> **Exercise instructions**: Give back exactly the lines of the entries below from the line with "s: Avec Janet Gaynor" to the line with "y: Avec Helen Burgess et Grant Richards", inclusive, and only those.

-- Source information follows --

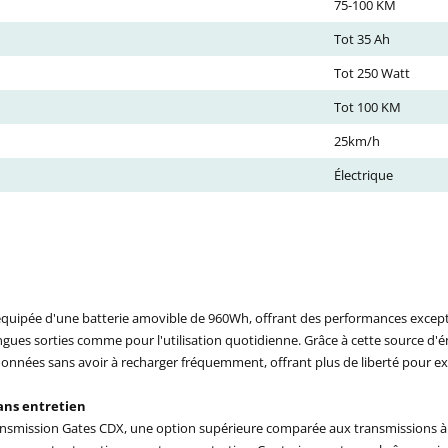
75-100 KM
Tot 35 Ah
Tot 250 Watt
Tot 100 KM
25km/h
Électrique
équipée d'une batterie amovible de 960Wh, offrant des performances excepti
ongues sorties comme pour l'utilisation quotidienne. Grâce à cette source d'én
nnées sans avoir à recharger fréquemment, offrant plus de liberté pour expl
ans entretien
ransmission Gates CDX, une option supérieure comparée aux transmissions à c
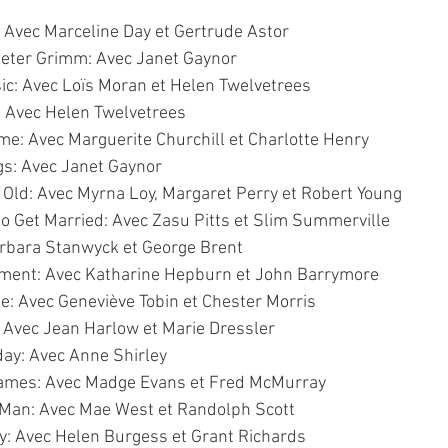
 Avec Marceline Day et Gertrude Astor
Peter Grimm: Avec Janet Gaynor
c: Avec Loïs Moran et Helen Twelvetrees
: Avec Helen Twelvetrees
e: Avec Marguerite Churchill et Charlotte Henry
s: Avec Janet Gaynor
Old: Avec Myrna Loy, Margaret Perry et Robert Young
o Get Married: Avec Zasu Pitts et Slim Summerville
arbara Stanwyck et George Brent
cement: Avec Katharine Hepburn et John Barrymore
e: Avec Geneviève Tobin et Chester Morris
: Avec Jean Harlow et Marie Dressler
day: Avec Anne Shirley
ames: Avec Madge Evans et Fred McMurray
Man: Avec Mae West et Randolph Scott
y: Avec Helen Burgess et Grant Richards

-- Source information concluded --
-- Source information follows --

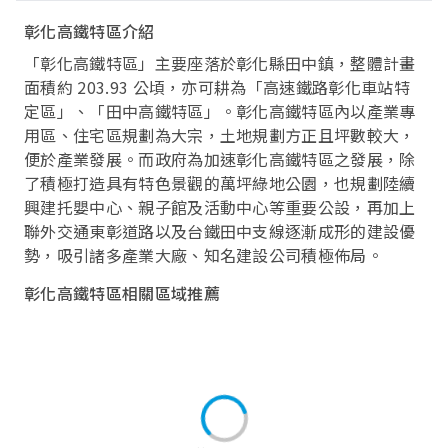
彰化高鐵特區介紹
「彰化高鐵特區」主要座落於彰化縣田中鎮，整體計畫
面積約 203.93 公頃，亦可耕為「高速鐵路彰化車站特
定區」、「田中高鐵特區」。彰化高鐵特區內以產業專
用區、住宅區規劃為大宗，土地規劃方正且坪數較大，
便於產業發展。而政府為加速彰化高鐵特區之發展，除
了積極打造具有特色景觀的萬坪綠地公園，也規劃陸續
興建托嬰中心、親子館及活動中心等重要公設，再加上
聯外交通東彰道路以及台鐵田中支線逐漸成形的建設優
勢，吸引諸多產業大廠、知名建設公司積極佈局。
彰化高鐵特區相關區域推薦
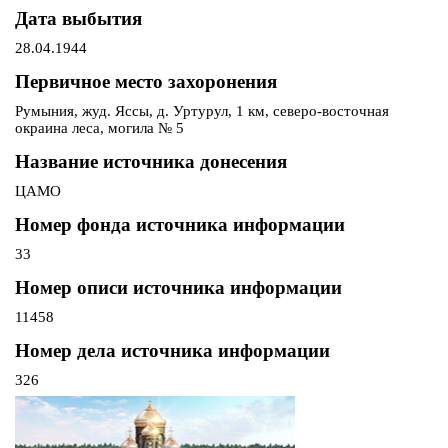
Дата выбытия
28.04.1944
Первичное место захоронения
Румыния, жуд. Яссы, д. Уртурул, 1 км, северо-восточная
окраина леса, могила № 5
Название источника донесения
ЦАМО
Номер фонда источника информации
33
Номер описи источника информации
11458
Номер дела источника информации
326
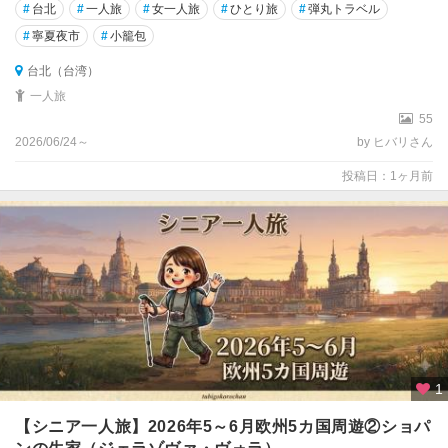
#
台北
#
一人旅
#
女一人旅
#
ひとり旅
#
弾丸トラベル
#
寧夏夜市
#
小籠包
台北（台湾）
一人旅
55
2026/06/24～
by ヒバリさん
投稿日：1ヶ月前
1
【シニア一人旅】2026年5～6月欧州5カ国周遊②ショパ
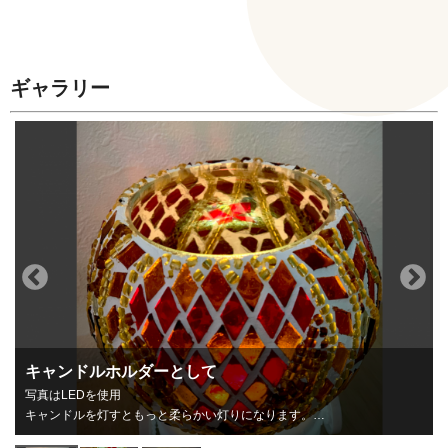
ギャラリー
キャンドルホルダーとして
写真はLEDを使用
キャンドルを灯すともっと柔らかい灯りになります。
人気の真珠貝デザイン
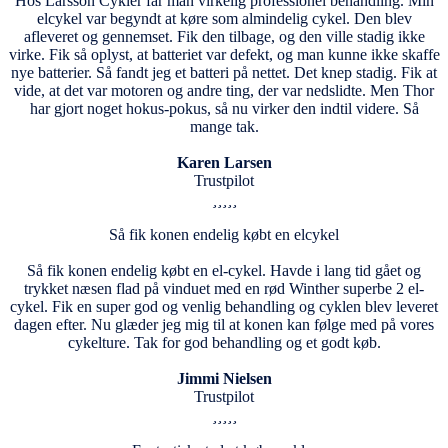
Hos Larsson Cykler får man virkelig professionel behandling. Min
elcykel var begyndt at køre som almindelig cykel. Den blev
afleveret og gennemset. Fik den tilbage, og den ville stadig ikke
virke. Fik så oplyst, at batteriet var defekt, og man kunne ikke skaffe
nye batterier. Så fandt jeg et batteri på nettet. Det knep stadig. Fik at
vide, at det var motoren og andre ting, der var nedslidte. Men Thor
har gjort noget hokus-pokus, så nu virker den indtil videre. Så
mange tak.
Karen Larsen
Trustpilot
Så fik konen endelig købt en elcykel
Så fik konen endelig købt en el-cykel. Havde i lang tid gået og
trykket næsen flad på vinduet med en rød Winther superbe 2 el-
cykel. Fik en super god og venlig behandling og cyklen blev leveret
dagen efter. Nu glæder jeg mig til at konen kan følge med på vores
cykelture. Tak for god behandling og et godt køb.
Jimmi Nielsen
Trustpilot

-- Source information concluded --
-- Source information follows --

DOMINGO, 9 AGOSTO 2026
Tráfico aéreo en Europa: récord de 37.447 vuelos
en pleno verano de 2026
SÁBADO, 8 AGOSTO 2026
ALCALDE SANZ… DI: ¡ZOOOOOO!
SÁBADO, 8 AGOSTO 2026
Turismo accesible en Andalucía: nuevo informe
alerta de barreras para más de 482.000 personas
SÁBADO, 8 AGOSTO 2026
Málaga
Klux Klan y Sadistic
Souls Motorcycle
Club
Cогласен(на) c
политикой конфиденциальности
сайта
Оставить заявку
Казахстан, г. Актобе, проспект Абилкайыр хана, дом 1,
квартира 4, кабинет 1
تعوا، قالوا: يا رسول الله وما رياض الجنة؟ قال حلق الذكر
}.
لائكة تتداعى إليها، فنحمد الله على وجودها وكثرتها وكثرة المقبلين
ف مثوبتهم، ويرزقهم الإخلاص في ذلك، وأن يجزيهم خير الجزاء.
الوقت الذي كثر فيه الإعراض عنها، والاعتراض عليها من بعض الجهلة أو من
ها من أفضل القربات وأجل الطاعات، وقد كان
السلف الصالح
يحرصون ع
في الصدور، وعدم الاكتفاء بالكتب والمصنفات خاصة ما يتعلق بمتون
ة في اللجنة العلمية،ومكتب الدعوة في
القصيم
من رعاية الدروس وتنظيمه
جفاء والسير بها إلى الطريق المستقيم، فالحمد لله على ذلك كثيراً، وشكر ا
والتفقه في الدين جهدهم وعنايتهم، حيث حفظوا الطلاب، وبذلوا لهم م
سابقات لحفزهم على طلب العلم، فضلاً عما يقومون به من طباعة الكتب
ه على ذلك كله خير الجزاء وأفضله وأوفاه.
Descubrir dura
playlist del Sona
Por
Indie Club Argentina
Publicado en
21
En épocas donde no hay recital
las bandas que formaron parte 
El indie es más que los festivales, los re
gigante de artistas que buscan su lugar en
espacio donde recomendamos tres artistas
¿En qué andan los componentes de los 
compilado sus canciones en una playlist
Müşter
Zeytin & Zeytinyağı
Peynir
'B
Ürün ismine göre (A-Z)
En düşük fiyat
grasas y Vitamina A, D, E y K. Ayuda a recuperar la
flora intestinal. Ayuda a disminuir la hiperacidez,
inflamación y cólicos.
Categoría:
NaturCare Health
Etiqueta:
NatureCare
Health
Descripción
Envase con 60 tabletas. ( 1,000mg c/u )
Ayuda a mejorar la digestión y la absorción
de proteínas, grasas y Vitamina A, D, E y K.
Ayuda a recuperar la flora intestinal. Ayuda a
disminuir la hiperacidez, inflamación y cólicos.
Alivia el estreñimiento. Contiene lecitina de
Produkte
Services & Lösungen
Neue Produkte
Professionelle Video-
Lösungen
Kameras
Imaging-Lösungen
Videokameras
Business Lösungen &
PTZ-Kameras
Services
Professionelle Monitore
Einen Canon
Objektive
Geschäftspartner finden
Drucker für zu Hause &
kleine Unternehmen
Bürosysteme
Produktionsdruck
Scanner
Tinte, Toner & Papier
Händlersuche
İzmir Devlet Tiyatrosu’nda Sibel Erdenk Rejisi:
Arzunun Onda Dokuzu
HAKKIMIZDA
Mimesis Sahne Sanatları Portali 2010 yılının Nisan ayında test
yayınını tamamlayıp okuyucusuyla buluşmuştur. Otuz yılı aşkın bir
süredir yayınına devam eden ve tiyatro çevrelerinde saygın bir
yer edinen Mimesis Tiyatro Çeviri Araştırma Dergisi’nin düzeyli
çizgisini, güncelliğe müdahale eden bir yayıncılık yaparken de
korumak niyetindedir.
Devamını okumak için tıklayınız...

-- Source information concluded --

> **Answer for the task**:
s: Avec Janet Gaynor
Old: Avec Myrna Loy, Margaret Perry et Robert Young
o Get Married: Avec Zasu Pitts et Slim Summerville
arbara Stanwyck et George Brent
cement: Avec Katharine Hepburn et John Barrymore
e: Avec Geneviève Tobin et Chester Morris
: Avec Jean Harlow et Marie Dressler
day: Avec Anne Shirley
ames: Avec Madge Evans et Fred McMurray
Man: Avec Mae West et Randolph Scott
y: Avec Helen Burgess et Grant Richards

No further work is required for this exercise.